Data items:

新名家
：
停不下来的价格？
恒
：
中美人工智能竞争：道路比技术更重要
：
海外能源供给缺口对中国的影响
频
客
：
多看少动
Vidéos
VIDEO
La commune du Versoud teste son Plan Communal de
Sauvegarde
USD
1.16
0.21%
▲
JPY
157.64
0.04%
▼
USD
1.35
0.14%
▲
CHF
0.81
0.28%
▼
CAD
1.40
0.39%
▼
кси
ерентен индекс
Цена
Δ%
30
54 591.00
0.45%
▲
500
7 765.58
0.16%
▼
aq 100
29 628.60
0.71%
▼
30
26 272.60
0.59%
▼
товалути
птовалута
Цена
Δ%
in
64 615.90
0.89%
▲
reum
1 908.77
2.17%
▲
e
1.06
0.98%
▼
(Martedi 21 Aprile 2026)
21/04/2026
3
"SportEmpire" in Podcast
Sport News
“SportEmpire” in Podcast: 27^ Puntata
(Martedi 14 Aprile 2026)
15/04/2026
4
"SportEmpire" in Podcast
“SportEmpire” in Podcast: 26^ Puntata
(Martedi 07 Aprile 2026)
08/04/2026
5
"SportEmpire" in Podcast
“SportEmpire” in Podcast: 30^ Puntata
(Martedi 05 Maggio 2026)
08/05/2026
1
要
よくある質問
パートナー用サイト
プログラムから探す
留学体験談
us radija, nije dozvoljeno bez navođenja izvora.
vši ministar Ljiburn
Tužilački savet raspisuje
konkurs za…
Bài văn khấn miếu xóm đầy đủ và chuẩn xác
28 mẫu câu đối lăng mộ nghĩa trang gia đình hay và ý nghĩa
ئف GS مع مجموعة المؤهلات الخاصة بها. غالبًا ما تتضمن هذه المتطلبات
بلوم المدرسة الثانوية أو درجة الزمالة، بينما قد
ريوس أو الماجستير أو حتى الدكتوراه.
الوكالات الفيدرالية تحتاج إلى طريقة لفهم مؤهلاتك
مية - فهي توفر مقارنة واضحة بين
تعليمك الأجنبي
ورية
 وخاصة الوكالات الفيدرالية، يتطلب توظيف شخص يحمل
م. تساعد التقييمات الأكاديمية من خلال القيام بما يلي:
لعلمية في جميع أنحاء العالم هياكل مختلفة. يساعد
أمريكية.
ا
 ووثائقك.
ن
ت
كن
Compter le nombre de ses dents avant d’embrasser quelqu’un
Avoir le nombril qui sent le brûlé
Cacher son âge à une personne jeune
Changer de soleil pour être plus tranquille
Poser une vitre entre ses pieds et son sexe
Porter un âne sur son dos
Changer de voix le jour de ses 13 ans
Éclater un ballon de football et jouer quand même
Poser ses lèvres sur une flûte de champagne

## Instructions to follow:
Return nothing but the lines from the top of the records above through the line that has "Changer de soleil pour être plus tranquille". Keep each one exact.

## Answer for this exercise:
新名家
：
停不下来的价格？
恒
：
中美人工智能竞争：道路比技术更重要
：
海外能源供给缺口对中国的影响
频
客
：
多看少动
Vidéos
VIDEO
La commune du Versoud teste son Plan Communal de
Sauvegarde
USD
1.16
0.21%
▲
JPY
157.64
0.04%
▼
USD
1.35
0.14%
▲
CHF
0.81
0.28%
▼
CAD
1.40
0.39%
▼
кси
ерентен индекс
Цена
Δ%
30
54 591.00
0.45%
▲
500
7 765.58
0.16%
▼
aq 100
29 628.60
0.71%
▼
30
26 272.60
0.59%
▼
товалути
птовалута
Цена
Δ%
in
64 615.90
0.89%
▲
reum
1 908.77
2.17%
▲
e
1.06
0.98%
▼
(Martedi 21 Aprile 2026)
21/04/2026
3
"SportEmpire" in Podcast
Sport News
“SportEmpire” in Podcast: 27^ Puntata
(Martedi 14 Aprile 2026)
15/04/2026
4
"SportEmpire" in Podcast
“SportEmpire” in Podcast: 26^ Puntata
(Martedi 07 Aprile 2026)
08/04/2026
5
"SportEmpire" in Podcast
“SportEmpire” in Podcast: 30^ Puntata
(Martedi 05 Maggio 2026)
08/05/2026
1
要
よくある質問
パートナー用サイト
プログラムから探す
留学体験談
us radija, nije dozvoljeno bez navođenja izvora.
vši ministar Ljiburn
Tužilački savet raspisuje
konkurs za…
Bài văn khấn miếu xóm đầy đủ và chuẩn xác
28 mẫu câu đối lăng mộ nghĩa trang gia đình hay và ý nghĩa
ئف GS مع مجموعة المؤهلات الخاصة بها. غالبًا ما تتضمن هذه المتطلبات
بلوم المدرسة الثانوية أو درجة الزمالة، بينما قد
ريوس أو الماجستير أو حتى الدكتوراه.
الوكالات الفيدرالية تحتاج إلى طريقة لفهم مؤهلاتك
مية - فهي توفر مقارنة واضحة بين
تعليمك الأجنبي
ورية
 وخاصة الوكالات الفيدرالية، يتطلب توظيف شخص يحمل
م. تساعد التقييمات الأكاديمية من خلال القيام بما يلي:
لعلمية في جميع أنحاء العالم هياكل مختلفة. يساعد
أمريكية.
ا
 ووثائقك.
ن
ت
كن
Compter le nombre de ses dents avant d’embrasser quelqu’un
Avoir le nombril qui sent le brûlé
Cacher son âge à une personne jeune
Changer de soleil pour être plus tranquille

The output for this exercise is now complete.